--- Task requirements ---
Going through the data below, tally every line where the string "Selenium" occurs, then give only the tally.

= Beginning of Section =

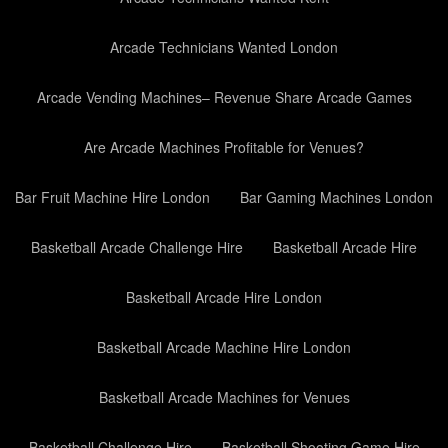
Arcade Technicians Wanted London
Arcade Vending Machines– Revenue Share Arcade Games
Are Arcade Machines Profitable for Venues?
Bar Fruit Machine Hire London
Bar Gaming Machines London
Basketball Arcade Challenge Hire
Basketball Arcade Hire
Basketball Arcade Hire London
Basketball Arcade Machine Hire London
Basketball Arcade Machines for Venues
Basketball Challenge Hire
Basketball Shooting Game Hire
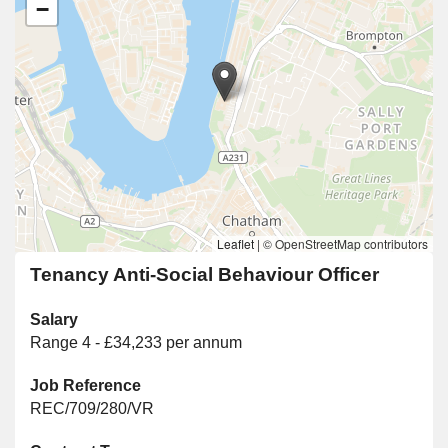
−
Leaflet
|
© OpenStreetMap contributors
Tenancy Anti-Social Behaviour Officer
Salary
Range 4 - £34,233 per annum
Job Reference
REC/709/280/VR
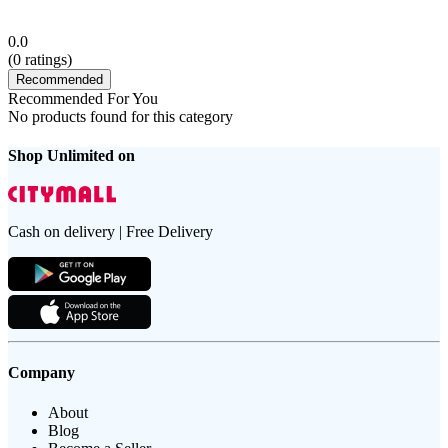
0.0
(
0
ratings)
Recommended
Recommended For You
No products found for this category
Shop Unlimited on
Cash on delivery | Free Delivery
Company
About
Blog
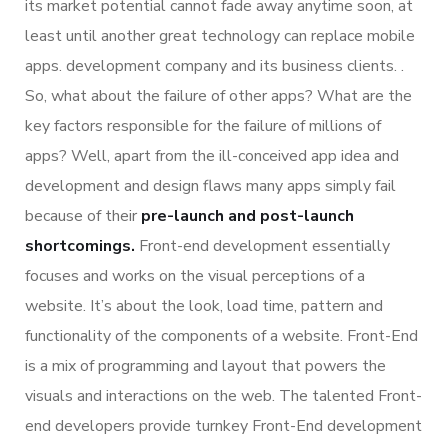
its market potential cannot fade away anytime soon, at
least until another great technology can replace mobile
apps. development company and its business clients. .
So, what about the failure of other apps? What are the
key factors responsible for the failure of millions of
apps? Well, apart from the ill-conceived app idea and
development and design flaws many apps simply fail
because of their
pre-launch and post-launch
shortcomings.
Front-end development essentially
focuses and works on the visual perceptions of a
website. It’s about the look, load time, pattern and
functionality of the components of a website. Front-End
is a mix of programming and layout that powers the
visuals and interactions on the web. The talented Front-
end developers provide turnkey Front-End development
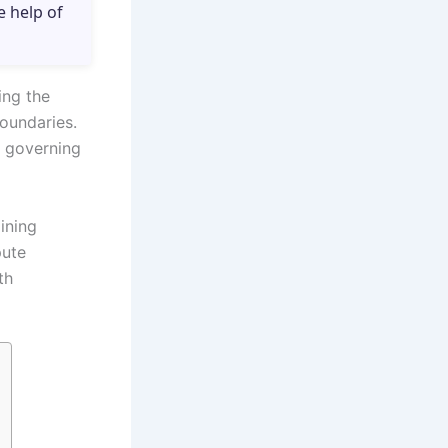
e help of
ing the
oundaries.
s governing
ining
pute
th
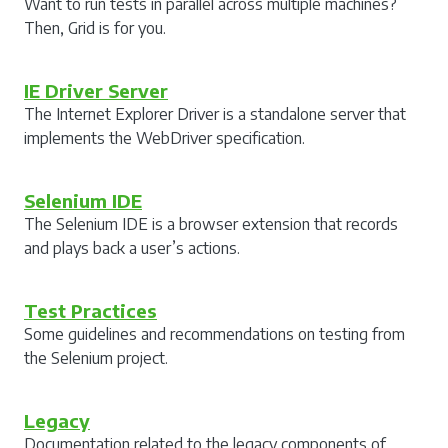
Want to run tests in parallel across multiple machines?
Then, Grid is for you.
IE Driver Server
The Internet Explorer Driver is a standalone server that
implements the WebDriver specification.
Selenium IDE
The Selenium IDE is a browser extension that records
and plays back a user’s actions.
Test Practices
Some guidelines and recommendations on testing from
the Selenium project.
Legacy
Documentation related to the legacy components of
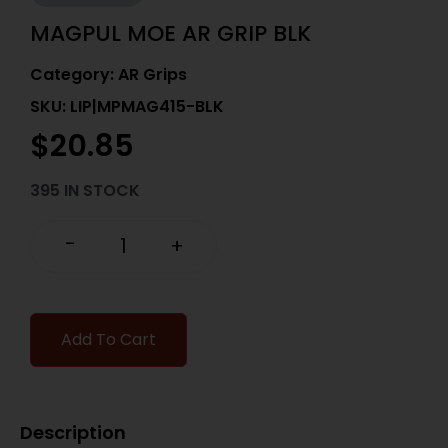
MAGPUL MOE AR GRIP BLK
Category:
AR Grips
SKU: LIP|MPMAG415-BLK
$
20.85
395 IN STOCK
-
+
Add To Cart
Description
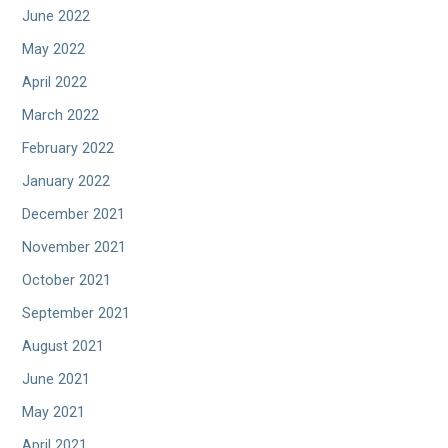
June 2022
May 2022
April 2022
March 2022
February 2022
January 2022
December 2021
November 2021
October 2021
September 2021
August 2021
June 2021
May 2021
April 2021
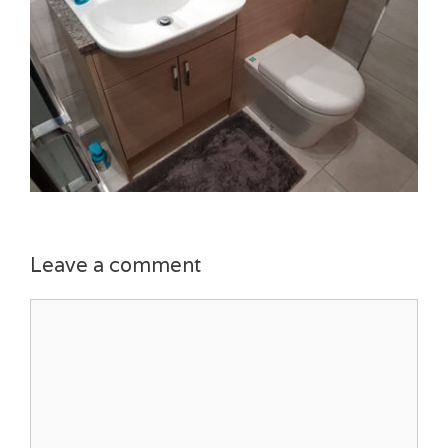
Leave a comment
Comment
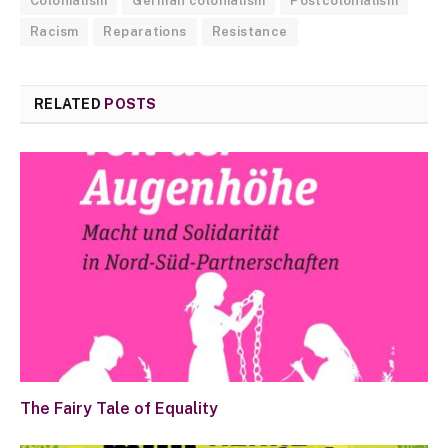
Colonialism
German colonialism
Postcolonialism
Racism
Reparations
Resistance
RELATED
POSTS
The Fairy Tale of Equality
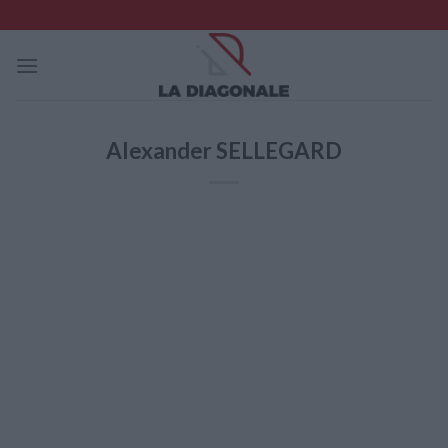
Skip
to
content
Alexander SELLEGARD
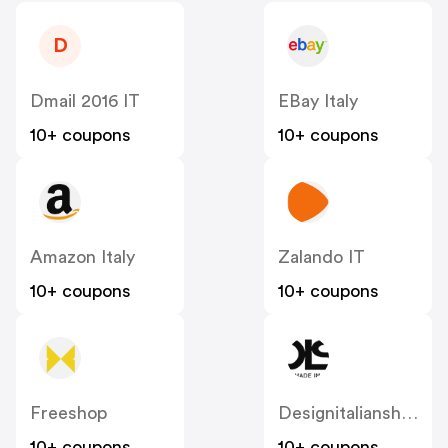
D
Dmail 2016 IT
EBay Italy
10+ coupons
10+ coupons
Amazon Italy
Zalando IT
10+ coupons
10+ coupons
Freeshop
Designitalianshoes
10+ coupons
10+ coupons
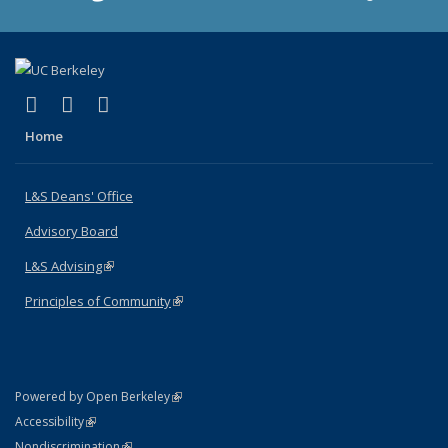
(link is external)
(link is external)
(link is external)
X (formerly Twitter)
LinkedIn
Instagram
Home
L&S Deans' Office
Advisory Board
L&S Advising
(link is external)
Principles of Community
(link is external)
(link is external)
Powered by Open Berkeley
Statement
(link is external)
Accessibility
Policy Statement
(link is external)
Nondiscrimination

= End of Section =

--- Answer below ---
3